In your copy, reproduce each entry exactly and include no picture.

(Input material begins)

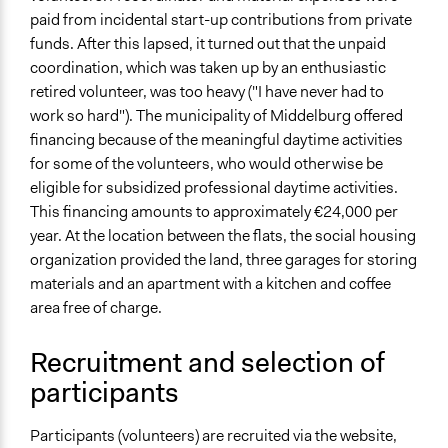
General Types of Tools/Techniques
paid from incidental start-up contributions from private
Recruit or select participants
funds. After this lapsed, it turned out that the unpaid
Propose and/or develop policies, ideas, and
coordination, which was taken up by an enthusiastic
recommendations
retired volunteer, was too heavy ("I have never had to
Legality
work so hard"). The municipality of Middelburg offered
Yes
financing because of the meaningful daytime activities
for some of the volunteers, who would otherwise be
Facilitator Training
eligible for subsidized professional daytime activities.
Professional Facilitators
This financing amounts to approximately €24,000 per
year. At the location between the flats, the social housing
Face-to-Face, Online, or Both
organization provided the land, three garages for storing
Face-to-Face
materials and an apartment with a kitchen and coffee
Types of Interaction Among Participants
area free of charge.
Teaching/Instructing
Informal Social Activities
Recruitment and selection of
participants
Decision Methods
General Agreement/Consensus
Participants (volunteers) are recruited via the website,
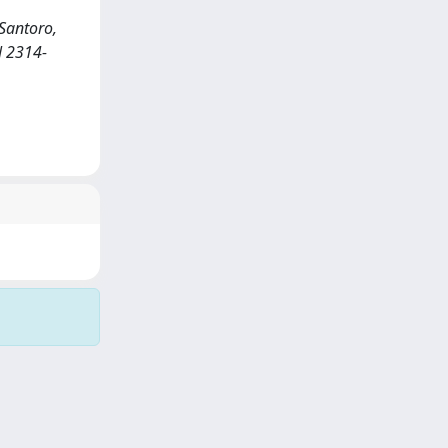
Santoro,
N 2314-
Copyright © 2026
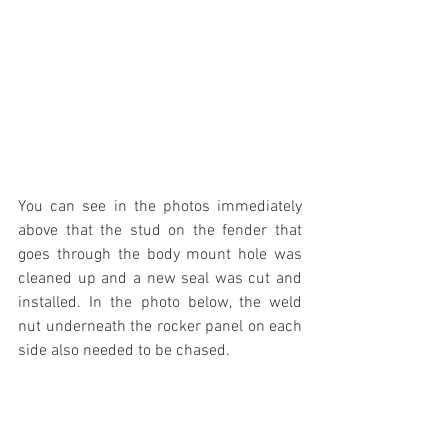
You can see in the photos immediately 
above that the stud on the fender that 
goes through the body mount hole was 
cleaned up and a new seal was cut and 
installed. In the photo below, the weld 
nut underneath the rocker panel on each 
side also needed to be chased.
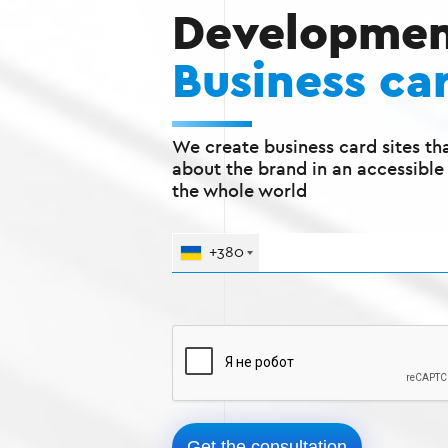
Developmen
Business car
We create business card sites tha
about the brand in an accessible
the whole world
+380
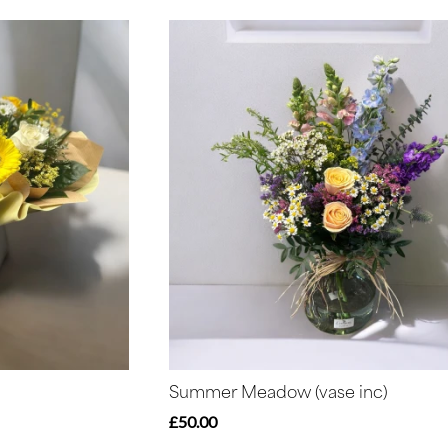
Summer Meadow (vase inc)
£50.00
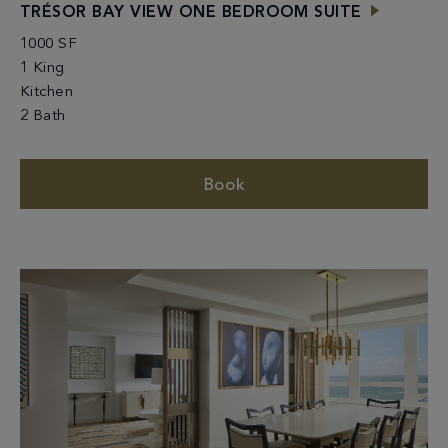
TRÉSOR BAY VIEW ONE BEDROOM SUITE
1000 SF
1 King
Kitchen
2 Bath
Book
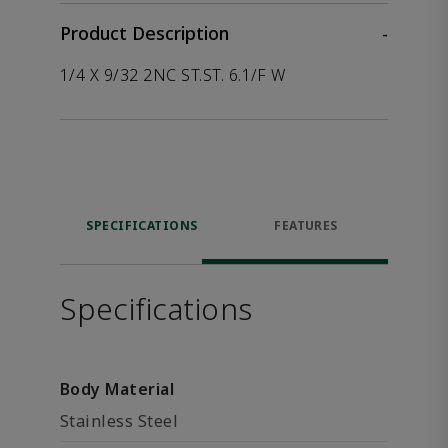
Product Description
-
1/4 X 9/32 2NC ST.ST. 6.1/F W
SPECIFICATIONS
FEATURES
Specifications
Body Material
Stainless Steel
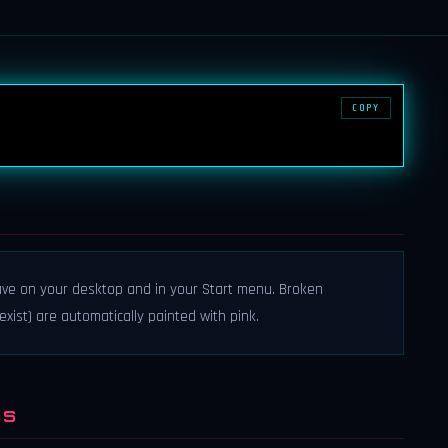
COPY
have on your desktop and in your Start menu. Broken
 exist) are automatically painted with pink.
NS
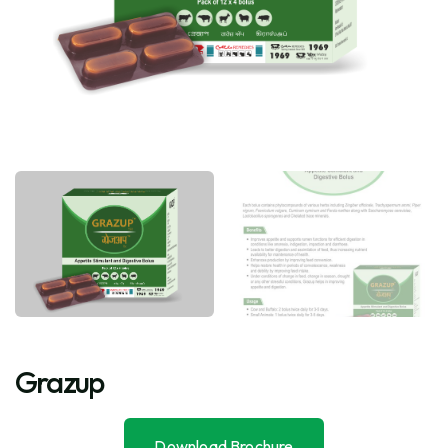
Grazup
Download Brochure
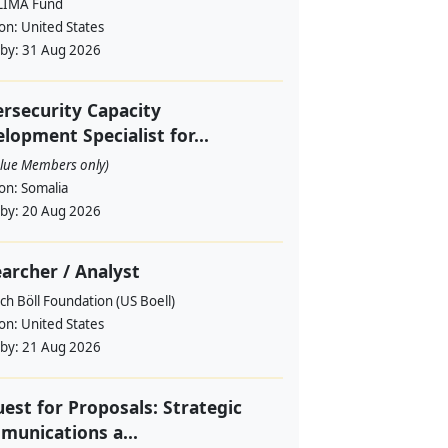
LIMA Fund
ion:
United States
 by:
31 Aug 2026
rsecurity Capacity
lopment Specialist for...
alue Members only)
ion:
Somalia
 by:
20 Aug 2026
archer / Analyst
ch Böll Foundation (US Boell)
ion:
United States
 by:
21 Aug 2026
est for Proposals: Strategic
unications a...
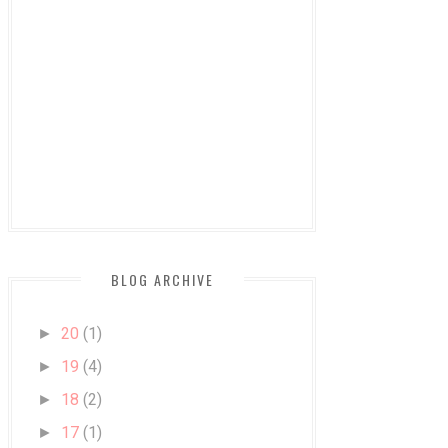
BLOG ARCHIVE
20
(1)
►
19
(4)
►
18
(2)
►
17
(1)
►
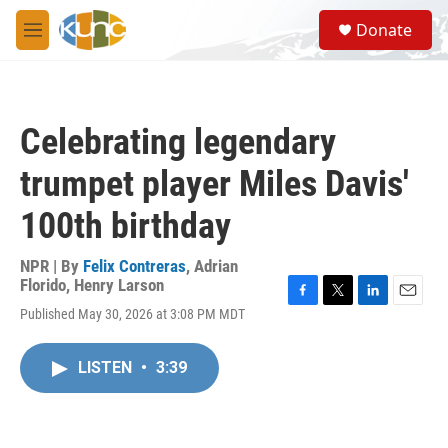
Skip to main content
S
Donate
e
M
a
e
r
n
c
u
h
Celebrating legendary
u
e
trumpet player Miles Davis'
r
y
100th birthday
NPR | By
Felix Contreras
,
Adrian
Florido
,
Henry Larson
F
T
L
E
Published May 30, 2026 at 3:08 PM MDT
a
w
i
m
c
i
n
a
e
t
k
i
LISTEN
•
3:39
b
t
e
l
o
e
d
o
r
I
k
n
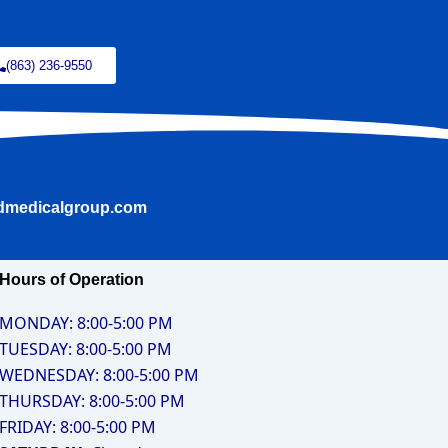
(863) 236-9550
ldmedicalgroup.com
Hours of Operation
MONDAY: 8:00-5:00 PM
TUESDAY: 8:00-5:00 PM
WEDNESDAY: 8:00-5:00 PM
THURSDAY: 8:00-5:00 PM
FRIDAY: 8:00-5:00 PM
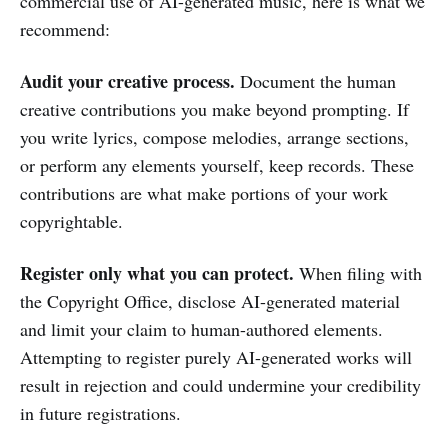
commercial use of AI-generated music, here is what we
recommend:
Audit your creative process.
Document the human
creative contributions you make beyond prompting. If
you write lyrics, compose melodies, arrange sections,
or perform any elements yourself, keep records. These
contributions are what make portions of your work
copyrightable.
Register only what you can protect.
When filing with
the Copyright Office, disclose AI-generated material
and limit your claim to human-authored elements.
Attempting to register purely AI-generated works will
result in rejection and could undermine your credibility
in future registrations.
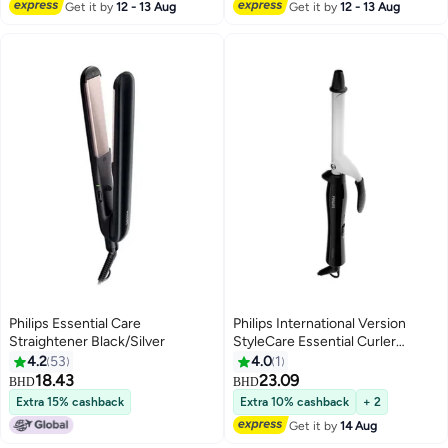
Get it by
12 - 13 Aug
Get it by
12 - 13 Aug
Philips Essential Care
Philips International Version
Straightener Black/Silver
StyleCare Essential Curler
BHB862/03, 2 Years Warranty
4.2
53
4.0
1
Black/ White Black/ White
18.43
23.09
BHD
BHD
Extra 15% cashback
Extra 10% cashback
+ 2
Get it by
14 Aug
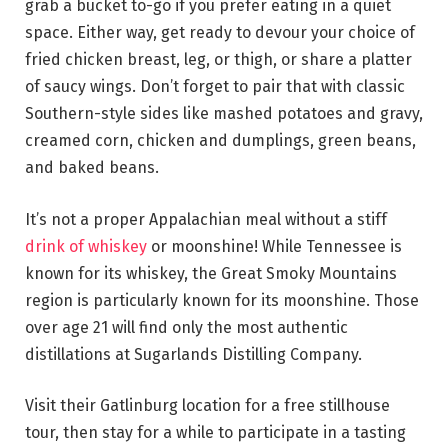
grab a bucket to-go if you prefer eating in a quiet
space. Either way, get ready to devour your choice of
fried chicken breast, leg, or thigh, or share a platter
of saucy wings. Don’t forget to pair that with classic
Southern-style sides like mashed potatoes and gravy,
creamed corn, chicken and dumplings, green beans,
and baked beans.
It’s not a proper Appalachian meal without a stiff
drink of whiskey
or moonshine! While Tennessee is
known for its whiskey, the Great Smoky Mountains
region is particularly known for its moonshine. Those
over age 21 will find only the most authentic
distillations at Sugarlands Distilling Company.
Visit their Gatlinburg location for a free stillhouse
tour, then stay for a while to participate in a tasting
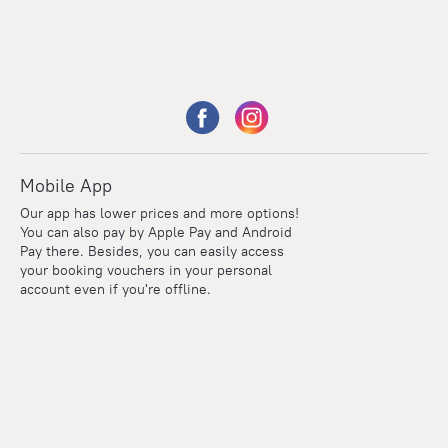
Mobile App
Our app has lower prices and more options!
You can also pay by Apple Pay and Android
Pay there. Besides, you can easily access
your booking vouchers in your personal
account even if you're offline.
Points
Within the loyalty program we award points for every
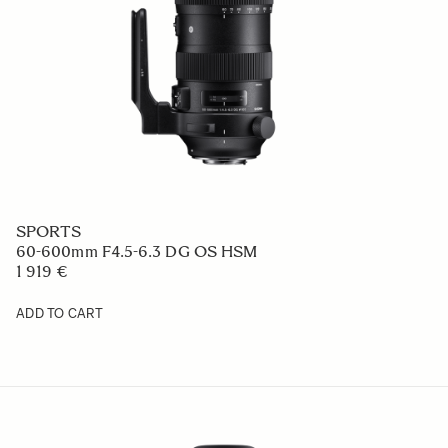
SPORTS
60-600mm F4.5-6.3 DG OS HSM
1 919 €
ADD TO CART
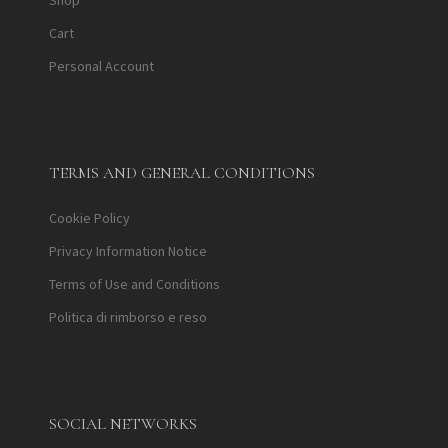
Shop
Cart
Personal Account
TERMS AND GENERAL CONDITIONS
Cookie Policy
Privacy Information Notice
Terms of Use and Conditions
Politica di rimborso e reso
SOCIAL NETWORKS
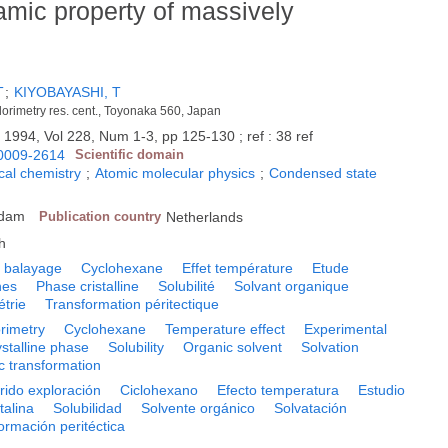
mic property of massively
T
;
KIYOBAYASHI, T
alorimetry res. cent., Toyonaka 560, Japan
.
1994, Vol 228, Num 1-3, pp 125-130 ; ref : 38 ref
0009-2614
Scientific domain
cal chemistry
;
Atomic molecular physics
;
Condensed state
rdam
Publication country
Netherlands
h
le balayage
Cyclohexane
Effet température
Etude
nes
Phase cristalline
Solubilité
Solvant organique
trie
Transformation péritectique
orimetry
Cyclohexane
Temperature effect
Experimental
stalline phase
Solubility
Organic solvent
Solvation
ic transformation
rrido exploración
Ciclohexano
Efecto temperatura
Estudio
talina
Solubilidad
Solvente orgánico
Solvatación
ormación peritéctica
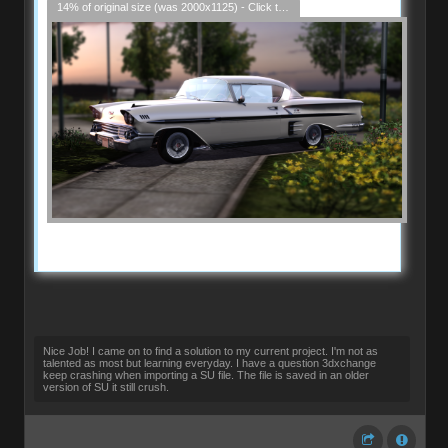
14% of original size (was 2000x1125) - Click to enlarge
Nice Job! I came on to find a solution to my current project. I'm not as
talented as most but learning everyday. I have a question 3dxchange
keep crashing when importing a SU file. The file is saved in an older
version of SU it still crush.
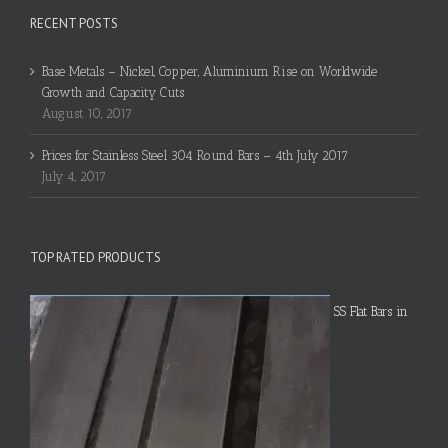
RECENT POSTS
Base Metals – Nickel, Copper, Aluminium Rise on Worldwide
Growth and Capacity Cuts
August 10, 2017
Prices for Stainless Steel 304 Round Bars – 4th July 2017
July 4, 2017
TOP RATED PRODUCTS
SS Flat Bars in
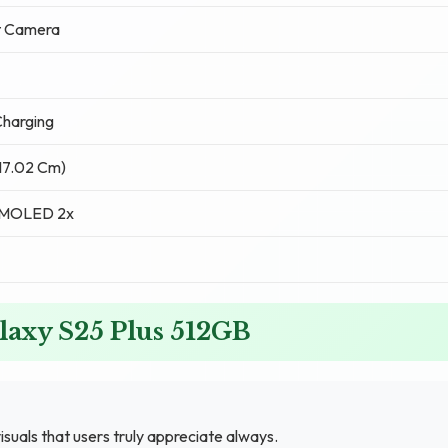
t Camera
harging
(17.02 Cm)
AMOLED 2x
laxy S25 Plus 512GB
isuals that users truly appreciate always.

(Input material ends)

Expected output:
General Types of Tools/Techniques
paid from incidental start-up contributions from private
Recruit or select participants
funds. After this lapsed, it turned out that the unpaid
Propose and/or develop policies, ideas, and
coordination, which was taken up by an enthusiastic
recommendations
retired volunteer, was too heavy ("I have never had to
Legality
work so hard"). The municipality of Middelburg offered
Yes
financing because of the meaningful daytime activities
for some of the volunteers, who would otherwise be
Facilitator Training
eligible for subsidized professional daytime activities.
Professional Facilitators
This financing amounts to approximately €24,000 per
year. At the location between the flats, the social housing
Face-to-Face, Online, or Both
organization provided the land, three garages for storing
Face-to-Face
materials and an apartment with a kitchen and coffee
Types of Interaction Among Participants
area free of charge.
Teaching/Instructing
Informal Social Activities
Recruitment and selection of
participants
Decision Methods
General Agreement/Consensus
Participants (volunteers) are recruited via the website,
Santoro,
N 2314-
Copyright © 2026
You can see in the photos immediately 
above that the stud on the fender that 
goes through the body mount hole was 
cleaned up and a new seal was cut and 
installed. In the photo below, the weld 
nut underneath the rocker panel on each 
side also needed to be chased.
Developmen
Business car
We create business card sites tha
about the brand in an accessible
the whole world
+380
Summer Meadow (vase inc)
£50.00
TRÉSOR BAY VIEW ONE BEDROOM SUITE
1000 SF
1 King
Kitchen
2 Bath
Book
Product Description
-
1/4 X 9/32 2NC ST.ST. 6.1/F W
SPECIFICATIONS
FEATURES
Specifications
Body Material
Stainless Steel
COPY
have on your desktop and in your Start menu. Broken
 exist) are automatically painted with pink.
NS
Grazup
Download Brochure
LIMA Fund
ion:
United States
 by:
31 Aug 2026
rsecurity Capacity
lopment Specialist for...
alue Members only)
ion:
Somalia
 by:
20 Aug 2026
archer / Analyst
ch Böll Foundation (US Boell)
ion:
United States
 by:
21 Aug 2026
est for Proposals: Strategic
unications a...
BLOG ARCHIVE
20
(1)
►
19
(4)
►
18
(2)
►
17
(1)
►
Skip to main content
S
Donate
e
M
a
e
r
n
c
u
h
Celebrating legendary
u
e
trumpet player Miles Davis'
r
y
100th birthday
NPR | By
Felix Contreras
,
Adrian
Florido
,
Henry Larson
F
T
L
E
Published May 30, 2026 at 3:08 PM MDT
a
w
i
m
c
i
n
a
e
t
k
i
LISTEN
•
3:39
b
t
e
l
o
e
d
o
r
I
k
n
(863) 236-9550
ldmedicalgroup.com
Hours of Operation
MONDAY: 8:00-5:00 PM
TUESDAY: 8:00-5:00 PM
WEDNESDAY: 8:00-5:00 PM
THURSDAY: 8:00-5:00 PM
FRIDAY: 8:00-5:00 PM
commercial use of AI-generated music, here is what we
recommend:
Audit your creative process.
Document the human
creative contributions you make beyond prompting. If
you write lyrics, compose melodies, arrange sections,
or perform any elements yourself, keep records. These
contributions are what make portions of your work
copyrightable.
Register only what you can protect.
When filing with
the Copyright Office, disclose AI-generated material
and limit your claim to human-authored elements.
Attempting to register purely AI-generated works will
result in rejection and could undermine your credibility
in future registrations.
Get it by
12 - 13 Aug
Get it by
12 - 13 Aug
Philips Essential Care
Philips International Version
Straightener Black/Silver
StyleCare Essential Curler
BHB862/03, 2 Years Warranty
4.2
53
4.0
1
Black/ White Black/ White
18.43
23.09
BHD
BHD
Extra 15% cashback
Extra 10% cashback
+ 2
Get it by
14 Aug
grab a bucket to-go if you prefer eating in a quiet
space. Either way, get ready to devour your choice of
fried chicken breast, leg, or thigh, or share a platter
of saucy wings. Don’t forget to pair that with classic
Southern-style sides like mashed potatoes and gravy,
creamed corn, chicken and dumplings, green beans,
and baked beans.
It’s not a proper Appalachian meal without a stiff
drink of whiskey
or moonshine! While Tennessee is
known for its whiskey, the Great Smoky Mountains
region is particularly known for its moonshine. Those
over age 21 will find only the most authentic
distillations at Sugarlands Distilling Company.
Visit their Gatlinburg location for a free stillhouse
tour, then stay for a while to participate in a tasting
Mobile App
Our app has lower prices and more options!
You can also pay by Apple Pay and Android
Pay there. Besides, you can easily access
your booking vouchers in your personal
account even if you're offline.
Points
Within the loyalty program we award points for every
SPORTS
60-600mm F4.5-6.3 DG OS HSM
1 919 €
ADD TO CART
Shop
Cart
Personal Account
TERMS AND GENERAL CONDITIONS
Cookie Policy
Privacy Information Notice
Terms of Use and Conditions
Politica di rimborso e reso
SOCIAL NETWORKS
mic property of massively
T
;
KIYOBAYASHI, T
alorimetry res. cent., Toyonaka 560, Japan
.
1994, Vol 228, Num 1-3, pp 125-130 ; ref : 38 ref
0009-2614
Scientific domain
cal chemistry
;
Atomic molecular physics
;
Condensed state
rdam
Publication country
Netherlands
h
le balayage
Cyclohexane
Effet température
Etude
nes
Phase cristalline
Solubilité
Solvant organique
trie
Transformation péritectique
orimetry
Cyclohexane
Temperature effect
Experimental
stalline phase
Solubility
Organic solvent
Solvation
ic transformation
rrido exploración
Ciclohexano
Efecto temperatura
Estudio
talina
Solubilidad
Solvente orgánico
Solvatación
ormación peritéctica
14% of original size (was 2000x1125) - Click to enlarge
Nice Job! I came on to find a solution to my current project. I'm not as
talented as most but learning everyday. I have a question 3dxchange
keep crashing when importing a SU file. The file is saved in an older
version of SU it still crush.
RECENT POSTS
Base Metals – Nickel, Copper, Aluminium Rise on Worldwide
Growth and Capacity Cuts
August 10, 2017
Prices for Stainless Steel 304 Round Bars – 4th July 2017
July 4, 2017
TOP RATED PRODUCTS
SS Flat Bars in
t Camera
harging
(17.02 Cm)
AMOLED 2x
laxy S25 Plus 512GB
isuals that users truly appreciate always.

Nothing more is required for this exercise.